(Information provided):
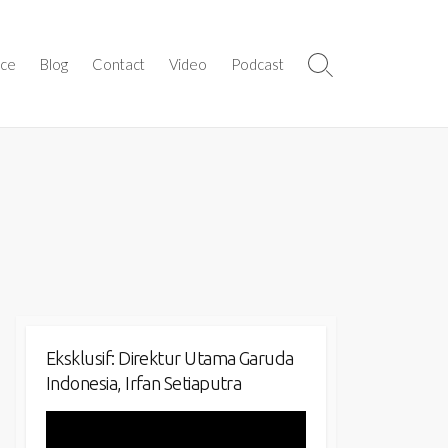
ice
Blog
Contact
Video
Podcast
Search
Toggle
Eksklusif: Direktur Utama Garuda
Indonesia, Irfan Setiaputra
Video
Player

(Exercise requirements):
Write out the entries word for word. Skip the pictures.

(Your solution):
ice
Blog
Contact
Video
Podcast
Search
Toggle
Eksklusif: Direktur Utama Garuda
Indonesia, Irfan Setiaputra
Video
Player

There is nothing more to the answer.